WHAT YOU SHOULD DO =>
Repeat verbatim, and only, the lines of the data below, beginning at the line that contains "Štandart zúbkované" and stopping after the line that contains "Náhradné diely diely k strojom".

RAW DATA =>
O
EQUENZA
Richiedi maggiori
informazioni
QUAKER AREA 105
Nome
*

* * *

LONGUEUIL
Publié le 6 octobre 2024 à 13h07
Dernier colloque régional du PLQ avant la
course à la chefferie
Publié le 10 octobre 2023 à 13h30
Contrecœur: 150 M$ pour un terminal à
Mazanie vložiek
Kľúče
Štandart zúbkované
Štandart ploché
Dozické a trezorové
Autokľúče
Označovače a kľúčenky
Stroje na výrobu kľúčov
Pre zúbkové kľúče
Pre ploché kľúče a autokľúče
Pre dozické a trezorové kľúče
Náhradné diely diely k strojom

==

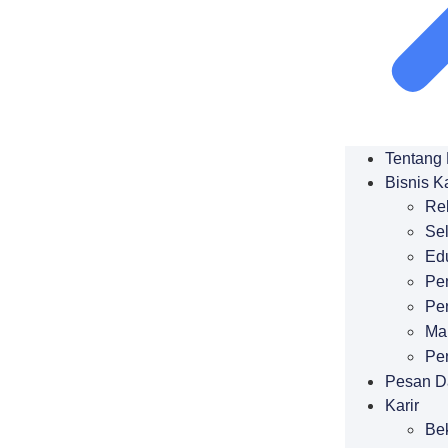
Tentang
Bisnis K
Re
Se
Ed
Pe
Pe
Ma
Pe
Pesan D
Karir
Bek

PROBLEM SOLUTION =>
Štandart zúbkované
Štandart ploché
Dozické a trezorové
Autokľúče
Označovače a kľúčenky
Stroje na výrobu kľúčov
Pre zúbkové kľúče
Pre ploché kľúče a autokľúče
Pre dozické a trezorové kľúče
Náhradné diely diely k strojom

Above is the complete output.